* **EXERCISE DIRECTIONS**
Give again, exactly as written, the lines of the records below from the line with "Daltonschool Culemborg" to the line with "a TERRENO PRO". Both end lines count; pictures do not.
--- RAW DATA Enclosed Below ---
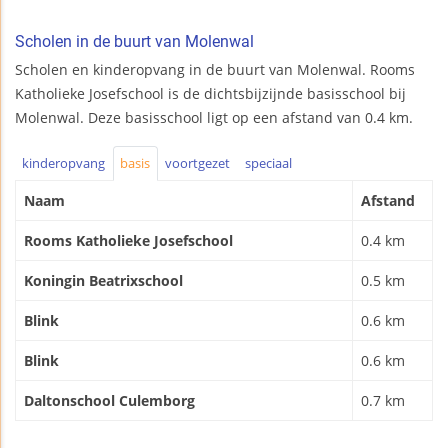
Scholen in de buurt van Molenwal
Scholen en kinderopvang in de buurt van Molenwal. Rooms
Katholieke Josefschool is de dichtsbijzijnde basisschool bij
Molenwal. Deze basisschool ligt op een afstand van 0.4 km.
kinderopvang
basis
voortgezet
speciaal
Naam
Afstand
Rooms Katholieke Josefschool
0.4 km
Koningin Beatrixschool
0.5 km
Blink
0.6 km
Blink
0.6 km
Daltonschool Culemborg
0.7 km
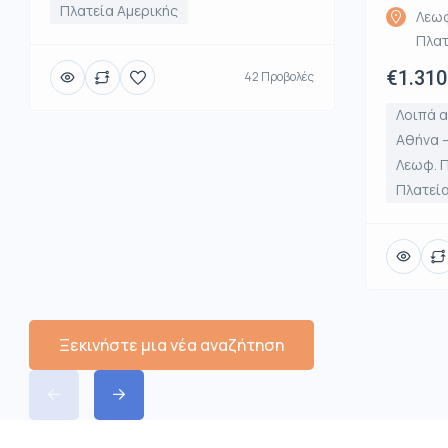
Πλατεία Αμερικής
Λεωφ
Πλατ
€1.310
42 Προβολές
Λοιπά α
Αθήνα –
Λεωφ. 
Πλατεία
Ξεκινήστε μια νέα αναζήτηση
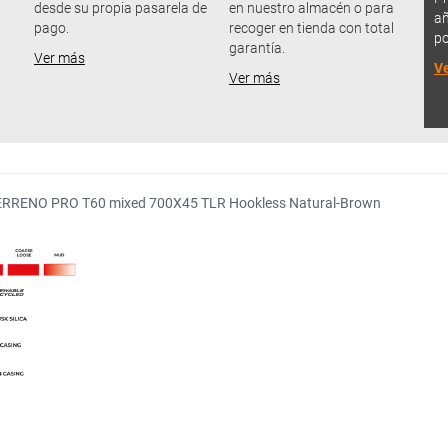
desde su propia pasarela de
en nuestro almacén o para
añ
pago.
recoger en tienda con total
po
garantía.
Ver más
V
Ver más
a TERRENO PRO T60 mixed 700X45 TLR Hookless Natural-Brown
--- End of Enclosed RAW DATA ---
--- RAW DATA Enclosed Below ---
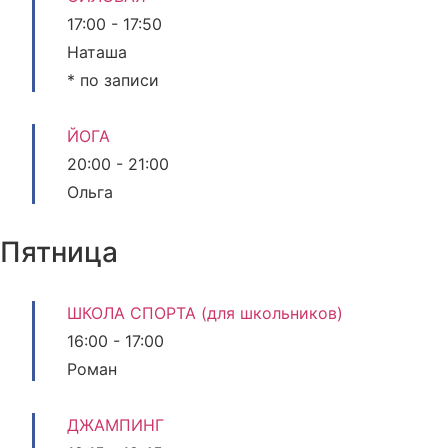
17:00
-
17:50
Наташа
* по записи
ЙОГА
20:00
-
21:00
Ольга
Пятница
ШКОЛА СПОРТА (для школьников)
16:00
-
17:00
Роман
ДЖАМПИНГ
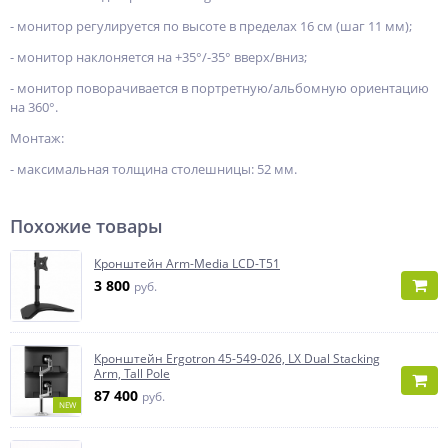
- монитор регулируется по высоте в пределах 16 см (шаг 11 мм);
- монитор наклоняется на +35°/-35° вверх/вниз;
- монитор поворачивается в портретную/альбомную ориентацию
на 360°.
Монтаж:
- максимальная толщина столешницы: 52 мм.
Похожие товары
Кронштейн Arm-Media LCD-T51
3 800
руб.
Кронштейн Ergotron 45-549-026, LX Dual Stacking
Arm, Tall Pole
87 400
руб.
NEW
--- End of Enclosed RAW DATA ---
* **RESPONSE**
Daltonschool Culemborg
0.7 km
Πλατεία Αμερικής
Λεωφ
Πλατ
€1.310
42 Προβολές
Λοιπά α
Αθήνα –
Λεωφ. 
Πλατεία
Ξεκινήστε μια νέα αναζήτηση
desde su propia pasarela de
en nuestro almacén o para
añ
pago.
recoger en tienda con total
po
garantía.
Ver más
V
Ver más
a TERRENO PRO T60 mixed 700X45 TLR Hookless Natural-Brown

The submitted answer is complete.